Barbaras Lemon-Ginger and Blood Orange-Mango Marmalades

Barbara's Lemon-Ginger and Blood Orange-Mango Marmalades

By Sarah Breckenridge, producer

March 12th, 2009

Congratulations to Barbara Jacobson, winner of the Cook the Issue Challenge for issue 97. Barbara entered nearly twice as many posts in the contest as her closest contenders, often returning to dishes for a second time with new insights or variations. After mastering basic croissants, she improvised a frangipane-filled variation, and she borrowed the flavors of FC's blood orange-mango salsa with the technique of lemon-ginger marmalade to create a blood orange-mango marmalade.

Barbara wins a $200 gift card. Fifty runners-up will also receive a copy of Fine Cooking's Make it Tonight special issue. Thanks to everyone who took part in the contest!

posted in: Blogs
Comments (7)

Pielove writes: Congratulations Barbara! I love the marmalade. When are the runners-up going to be notified?

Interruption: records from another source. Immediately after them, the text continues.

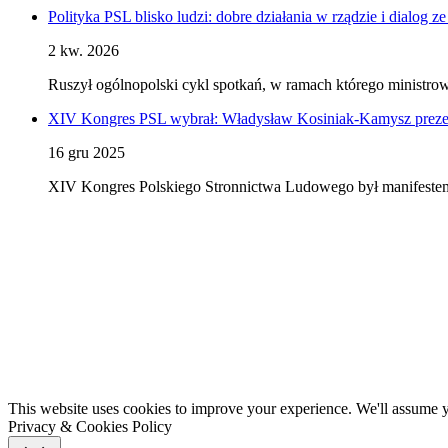
Polityka PSL blisko ludzi: dobre działania w rządzie i dialog 
2 kw. 2026
Ruszył ogólnopolski cykl spotkań, w ramach którego ministro
XIV Kongres PSL wybrał: Władysław Kosiniak-Kamysz prezes
16 gru 2025
XIV Kongres Polskiego Stronnictwa Ludowego był manifestem j
This website uses cookies to improve your experience. We'll assume yo
Privacy & Cookies Policy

pie Posted: 9:48 pm on March 22nd

pidol writes: Excellent post Legalcat. It's interesting how the winner's pictures were never showcased on the front page of this site. Posted: 10:58 am on March 20th

legalcat writes: This is simply an expression of my disappointment with the Fine Cooking Editors’ interpretation of the Cook the Issue Challenge Official Rules to ensure in future contests the Rules are clear to all.

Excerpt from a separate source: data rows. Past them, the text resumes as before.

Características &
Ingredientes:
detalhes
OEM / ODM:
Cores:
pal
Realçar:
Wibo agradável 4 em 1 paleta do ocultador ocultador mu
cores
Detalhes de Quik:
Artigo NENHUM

My interpretation of the Rules was simply to “cook as many of the recipes in issue 97 from the Complete List of Recipes as you can” and "during the Submission Period, follow the directions to upload and submit photos of each recipe you make, accompanied by a description and your opinions of the recipe, telling us what you love, what you don’t love, and what else you want to know." When it came to the croissants, we had the option of cooking the Classic Croissants, or one of the variations. When it came to the creamy vegetable soups, we had the option of making one or more. Therefore, if we cooked as many of the recipes in the issue 97, including at least one croissant and one soup, we would have 33 total posts. If each of those 33 posts included at least one photo and some commentary on the recipe prepared, we would have successfully completed the challenge and there may have been a tie between those members. For the tie-breaker, the Judges would have made sure all of 33 posts were “qualified posts” and then judged those 33 qualified posts based on the quality and thoroughness of those 33 posts. There was absolutely nothing in the Rules stating modifying the recipes by substituting ingredients or creating variations of the recipes qualified repeated submissions as posts for cooking a listed recipe.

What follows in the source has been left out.